In the end, Alex truly learned to buck those labels, and rather than allowing them to define her, she has opened her eyes to her new reality. She may not be able to be around those who hunt---as she confesses to Sam---but she can't ever truly be totally boxed into a normal life. Instead, she may have to rely on the new role she has, the new definition she's earned now more than ever: a sister and daughter.
That's indeed what Alex has become and while she may break away on her own at some point, Alex is truly a wayward daughter to Jody and a sister to Claire. She will always wear those labels---and they will not define or confine her but rather exemplify the truth of who she really is. It will show her “goodness” and her ability to love. It is her family that she can turn to in any need or crisis---and she has proven that she, too, will be there for them as they are for her.
After all, “family don't end with blood,” and that's a tradition she's learned well from the Winchesters indeed.
What labels have been given to the Winchesters? Who give these labels? How do they defy them to become who they really are? How does it change their viewpoints about themselves---and help them prepare for the fight they have yet to endure? How do Sam and Dean become wayward sons in the scheme of things?
The Winchesters. They are seen as law enforcement---the FBI---as they assist Jody with the growing case. Sam and Dean are seen as hunters. These labels are accurate. Sam and Dean are those things---but that is all surface and unimportant in the reality of who they really are. These labels are not what totally defines them. They are, in reality, a mask that Sam and Dean willingly put on to hide their true identities. It serves their purposes well, allowing them to do their jobs and commit to the task of “saving people, hunting things, family business.”
The label that the Winchesters must defy, then, is one that they've assigned to themselves. That label is outsider. Claire may have called them in distress---and they answered without hesitation, but Sam and Dean know they are still outside the situation. Each of them---Alex, Claire, and Jody---all have their own unique ties to Sam and Dean, and yet the brothers are not part of their daily lives. They are outside it and therefore see themselves as removed from what is happening here.

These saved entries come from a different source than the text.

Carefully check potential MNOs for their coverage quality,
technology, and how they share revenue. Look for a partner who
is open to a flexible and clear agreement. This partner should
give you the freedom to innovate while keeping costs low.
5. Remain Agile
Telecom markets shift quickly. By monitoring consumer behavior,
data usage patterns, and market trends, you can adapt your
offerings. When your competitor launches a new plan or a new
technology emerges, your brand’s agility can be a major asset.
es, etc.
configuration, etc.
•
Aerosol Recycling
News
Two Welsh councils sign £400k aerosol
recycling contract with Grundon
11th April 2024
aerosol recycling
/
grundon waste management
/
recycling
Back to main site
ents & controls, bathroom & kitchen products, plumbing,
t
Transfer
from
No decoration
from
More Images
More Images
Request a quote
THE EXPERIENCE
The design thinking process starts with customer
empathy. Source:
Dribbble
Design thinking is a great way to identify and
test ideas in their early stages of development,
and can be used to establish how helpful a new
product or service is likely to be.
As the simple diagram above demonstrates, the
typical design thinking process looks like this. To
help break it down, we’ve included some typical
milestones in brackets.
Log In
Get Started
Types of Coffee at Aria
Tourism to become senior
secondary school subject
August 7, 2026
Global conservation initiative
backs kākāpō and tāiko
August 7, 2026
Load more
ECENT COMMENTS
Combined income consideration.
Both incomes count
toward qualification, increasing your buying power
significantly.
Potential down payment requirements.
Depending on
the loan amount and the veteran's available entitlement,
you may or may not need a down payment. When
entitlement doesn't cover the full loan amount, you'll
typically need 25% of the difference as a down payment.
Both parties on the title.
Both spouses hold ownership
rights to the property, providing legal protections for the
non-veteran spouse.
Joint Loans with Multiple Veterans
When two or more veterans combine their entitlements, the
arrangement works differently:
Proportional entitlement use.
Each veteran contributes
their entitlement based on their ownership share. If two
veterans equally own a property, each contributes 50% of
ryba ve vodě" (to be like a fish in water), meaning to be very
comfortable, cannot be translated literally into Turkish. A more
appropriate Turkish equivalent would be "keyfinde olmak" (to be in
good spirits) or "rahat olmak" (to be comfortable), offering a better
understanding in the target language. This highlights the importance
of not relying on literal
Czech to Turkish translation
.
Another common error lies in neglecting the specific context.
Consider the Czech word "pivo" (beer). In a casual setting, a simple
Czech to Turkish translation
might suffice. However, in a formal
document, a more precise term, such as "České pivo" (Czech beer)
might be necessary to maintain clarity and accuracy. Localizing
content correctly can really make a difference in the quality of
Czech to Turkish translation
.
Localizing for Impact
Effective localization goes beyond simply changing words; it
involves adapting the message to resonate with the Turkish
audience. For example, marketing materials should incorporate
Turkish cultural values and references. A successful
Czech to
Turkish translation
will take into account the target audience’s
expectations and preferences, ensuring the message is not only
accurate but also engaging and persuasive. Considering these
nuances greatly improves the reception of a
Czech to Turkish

In many ways, this is due to the distances between them and Sioux Falls as they traverse the United States after other hunts or targets such as Amara. In others, it is because Sam and Dean have not had the chance to tie each bond together in a clear manner. It is obvious, as they see the three interact, that there is a fresh and new dynamic that does not necessarily include them. From the very start, Alex and Claire are shouting at each other. Alex accuses Claire of sleeping too late. Claire accuses Alex of taking too long in the bathroom. Jody tries to rein in the situation by reminding them that the Winchesters aren't here to “see you kill each other.”

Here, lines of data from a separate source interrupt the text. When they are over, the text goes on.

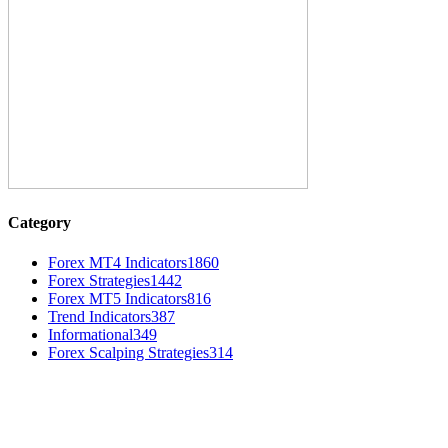
Category
Forex MT4 Indicators
1860
Forex Strategies
1442
Forex MT5 Indicators
816
Trend Indicators
387
Informational
349
Forex Scalping Strategies
314
MT4 Indicators (NEW)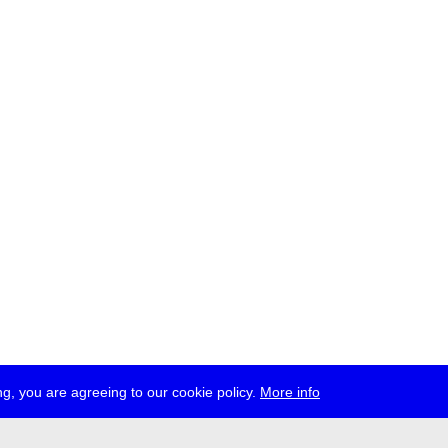
g, you are agreeing to our cookie policy.
More info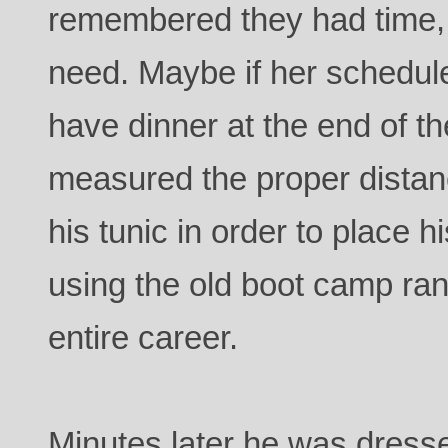
remembered they had time, 
need. Maybe if her schedul
have dinner at the end of th
measured the proper distan
his tunic in order to place hi
using the old boot camp rank
entire career.
Minutes later he was dres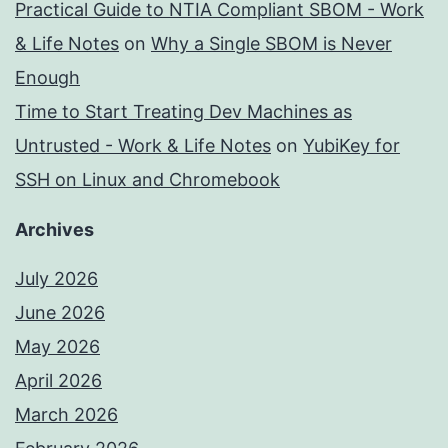
Practical Guide to NTIA Compliant SBOM - Work
& Life Notes
on
Why a Single SBOM is Never
Enough
Time to Start Treating Dev Machines as
Untrusted - Work & Life Notes
on
YubiKey for
SSH on Linux and Chromebook
Archives
July 2026
June 2026
May 2026
April 2026
March 2026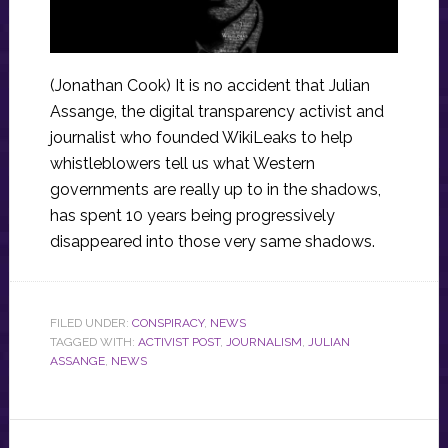
(Jonathan Cook) It is no accident that Julian
Assange, the digital transparency activist and
journalist who founded WikiLeaks to help
whistleblowers tell us what Western
governments are really up to in the shadows,
has spent 10 years being progressively
disappeared into those very same shadows.
FILED UNDER:
CONSPIRACY
,
NEWS
TAGGED WITH:
ACTIVIST POST
,
JOURNALISM
,
JULIAN
ASSANGE
,
NEWS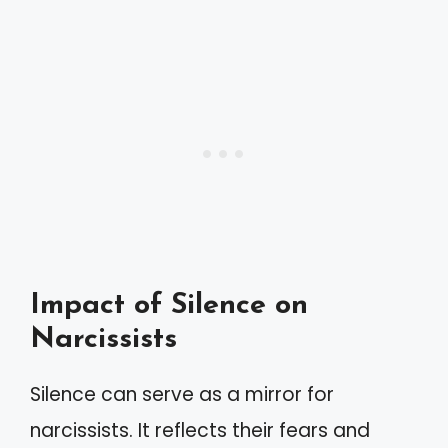
Impact of Silence on
Narcissists
Silence can serve as a mirror for
narcissists. It reflects their fears and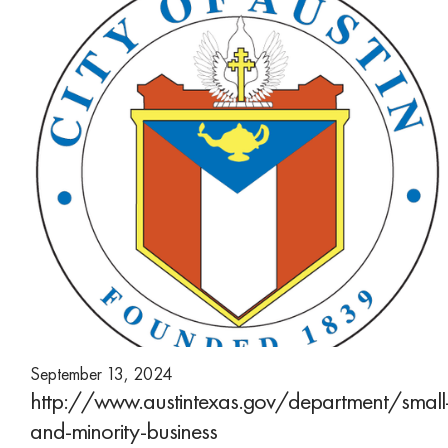
September 13, 2024
http://www.austintexas.gov/department/small
and-minority-business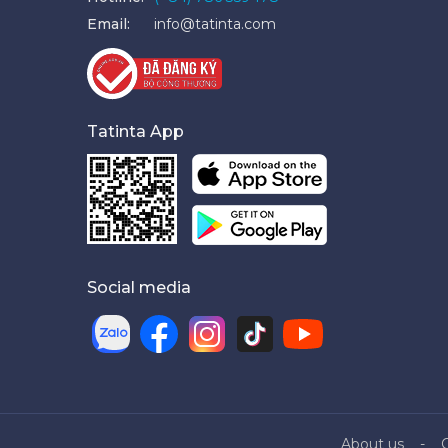
Email:
info@tatinta.com
Tatinta App
Social media
About us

This situation seems foreign to them in that regard. They're watching a family unit clash all without knowing what is driving it entirely or how those changes in each woman has shaped that dynamic. Sam and Dean, then, must find a way to connect with each of them in their own ways and tie it all together so they will feel less outside and included as wayward sons. That foreign feeling only continues as the brothers are confronted by a much more awkward conversation: that of birth control.
It is clear, even in the humor and hilarity of Sam and Dean's attempted escapes at dinner, that they see themselves as outsiders. Sam remarks, “This sounds like family business,” only to be shushed and told to “sit and stay.” This outsider label is one that they must cast aside to truly take these women into their own family and remember what family truly means to them. In their own ways, Sam and Dean are also guiding all three to arrive to the conclusions that they are part of a family---an unconventional Winchester style family not defined by blood but by deed and sacrifice and turmoil.

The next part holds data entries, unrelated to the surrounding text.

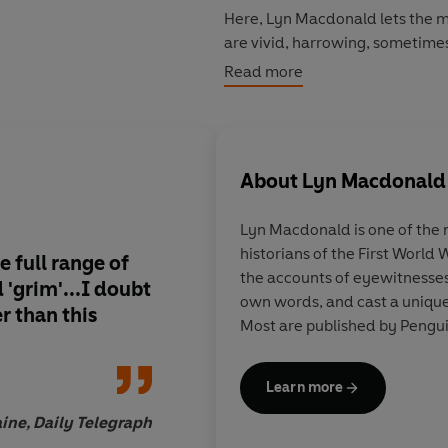
Here, Lyn Macdonald lets the m
are vivid, harrowing, sometime
courage and an astonishing spiri
Read more
About
Lyn Macdonald
Lyn Macdonald is one of the
historians of the First World
e full range of
A worthy addition to 
the accounts of eyewitnesses 
'grim'...I doubt
of the Great War
own words, and cast a unique 
er than this
Most are published by Pengui
Learn more
aine, Daily Telegraph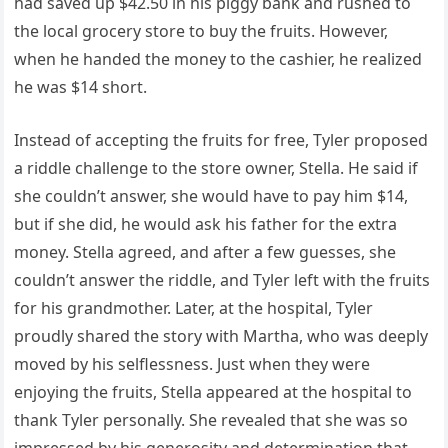
had saved up $42.50 in his piggy bank and rushed to
the local grocery store to buy the fruits. However,
when he handed the money to the cashier, he realized
he was $14 short.
Instead of accepting the fruits for free, Tyler proposed
a riddle challenge to the store owner, Stella. He said if
she couldn’t answer, she would have to pay him $14,
but if she did, he would ask his father for the extra
money. Stella agreed, and after a few guesses, she
couldn’t answer the riddle, and Tyler left with the fruits
for his grandmother. Later, at the hospital, Tyler
proudly shared the story with Martha, who was deeply
moved by his selflessness. Just when they were
enjoying the fruits, Stella appeared at the hospital to
thank Tyler personally. She revealed that she was so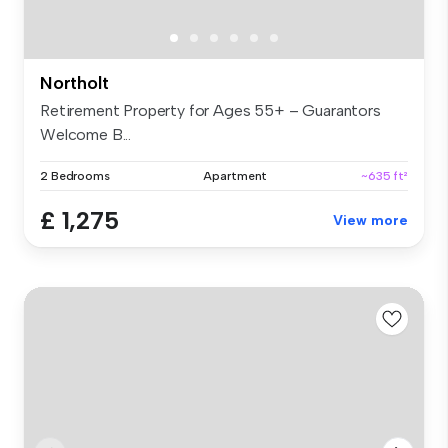
Northolt
Retirement Property for Ages 55+ – Guarantors
Welcome B...
2 Bedrooms
Apartment
~635 ft²
£ 1,275
View more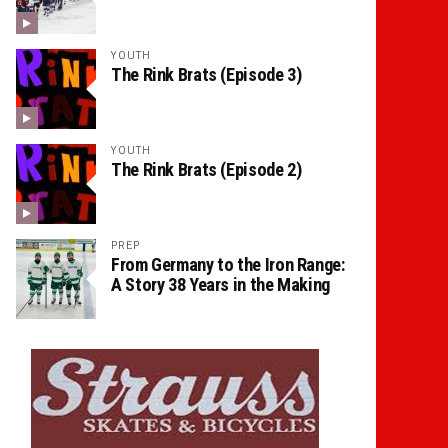
YOUTH
The Rink Brats (Episode 3)
YOUTH
The Rink Brats (Episode 2)
PREP
From Germany to the Iron Range:
A Story 38 Years in the Making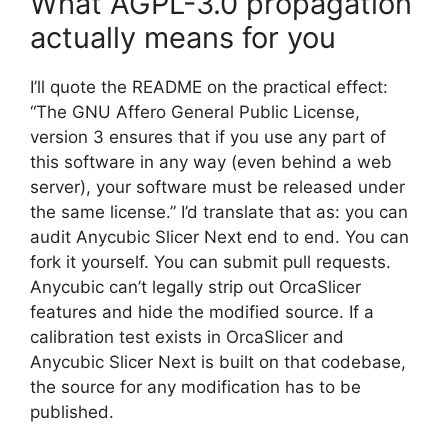
What AGPL-3.0 propagation
actually means for you
I’ll quote the README on the practical effect:
“The GNU Affero General Public License,
version 3 ensures that if you use any part of
this software in any way (even behind a web
server), your software must be released under
the same license.” I’d translate that as: you can
audit Anycubic Slicer Next end to end. You can
fork it yourself. You can submit pull requests.
Anycubic can’t legally strip out OrcaSlicer
features and hide the modified source. If a
calibration test exists in OrcaSlicer and
Anycubic Slicer Next is built on that codebase,
the source for any modification has to be
published.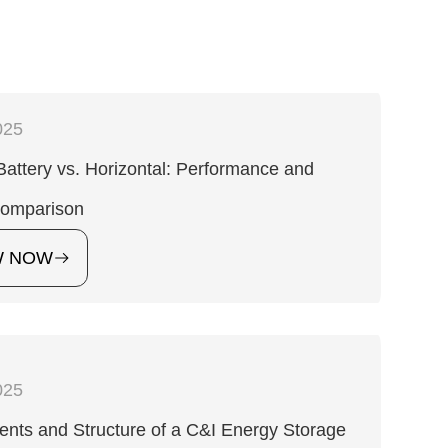
025
 Battery vs. Horizontal: Performance and
Comparison
W NOW
025
nts and Structure of a C&I Energy Storage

Dean is uncomfortable with all the talk about birth control---and yet he has no problem assessing the situation at hand. He can tell that Claire is being most ungrateful. He sympathizes with her seeing monsters lurking in the shadows, but he will not allow her to be so angry or to lash out at Jody. It is Jody's role that he hopes to build up and help define. He understands how it might be difficult for the Sheriff to reach this young woman and she does not need Claire to buck every rule or demand put to her.
He tells her, “And you know what you were right, okay? There is something unnatural going on here---but you can't just walk up in front of a bunch of officers and demand that the sheriff give you details on a murder investigation. You need to show Jody a little respect. She did you a huge solid by taking you in. She got you set up at school. No one wants to school, Claire. It's school! My point is, she's been busting her ass to get you set you up with a life. She's feeding you. Hell, you have a nicer room than I have now. She's kept you out of jail. You need to act like you give a crap.”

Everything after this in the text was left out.